Maybe this will be the year I only buy seeds for what I like and will grow, and do it early enough to plant on time. But don't bet on it.
I'm sure you'll do better than me.
Selecting Fruit Trees
Dustin Blakey, Inyo-Mono Farm Advisor
Fruits are always favorites in the garden. Eat a fresh peach or plum and you’ll be obsessed with getting your own source of ripe fruit that you can share with the crows. If you are interested in growing your own fruits, fall is the season to get started.
Impulsive acquisition of fruit trees and berries while out on a shopping trip often leads to disappointing results. Not every variety of fruit can be grown on the Eastside. Plants bought on a whim or chosen because you recognize the name may not thrive in our climate or produce the best possible fruit. I am always amazed by how many ‘Red Delicious’ apples get planted in gardens each year, yet I have never met a person who actually likes to eat them!
There are two tried and true ways to get fruits (trees or berries) for your garden: you can go to a local, knowledgeable nursery in spring and buy containerized plants, or you can order bare-root plants in fall for shipment in spring. If you elect to order fruits from a mail-order nursery, you should make your selections in fall. If you snooze, you lose! Variety choices become meager as spring approaches.

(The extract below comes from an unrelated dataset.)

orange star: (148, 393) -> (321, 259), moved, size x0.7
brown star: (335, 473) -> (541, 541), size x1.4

As a rule, bare root trees are cheaper and because you can choose from many vendors, selection is best. The nurseries know when to ship, and you will get your plants still dormant. The disadvantage is that you need to be ready to plant when they arrive or they may die.

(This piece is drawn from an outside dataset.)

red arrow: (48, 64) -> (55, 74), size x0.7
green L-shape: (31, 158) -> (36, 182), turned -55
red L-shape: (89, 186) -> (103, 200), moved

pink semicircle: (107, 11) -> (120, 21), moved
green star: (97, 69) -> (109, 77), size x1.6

Some fruits will need to be cross-pollinated. Most catalogues and websites will mention this and will provide a pollination chart to help you choose.
The following are helpful hints in selecting what fruits to plant:
- If they are adequately watered, brambles (canefruits) are probably our best fruit crop. Look into planting modern cultivars. You may reminisce about a certain berry you once ate in your youth—and it may be great—but great breeding work has been done on blackberries and their kin in the past 30 years.
- Stone fruits are the least reliable of our fruit choices. They tend to flower early and get zapped by cold. Apricots and almonds are especially bad. Try to choose late-flowering types; these tend to be late-bearing as well.
- Apricots, peaches, nectarines, and sour cherries do not require cross-pollination. Sweet cherries do. Apples, pears, and most plums need cross-pollination.
- Even if a crop doesn’t require cross-pollination, having more than one variety can extend your season and a few self-fruitful crops like blueberries do better with cross-pollination.
- Most table grapes do fine here. We don’t raise them, but muscadine grapes will grow here and are a unique treat. ‘Carlos’ and ‘Noble’ are good muscadines to start with.
- If you order figs and they arrive before nights are consistently over 40°F, pot them up and keep them inside until it is safe. ‘Mission’ is not reliably hardy here.
- In most cases, when you have the option to do so, choose a dwarf rootstock.
- Pomegranates are hardy in the Owens Valley but may have issues with frosts and too short a growing season, especially in Bishop, for some varieties. Plant with caution.
- Remember that grocery store fruit is not being grown locally. In most cases, the variety you should grow in your garden will not be the typical ones seen in the produce department.
- Common California varieties and growing information can be found at The California Backyard Orchard.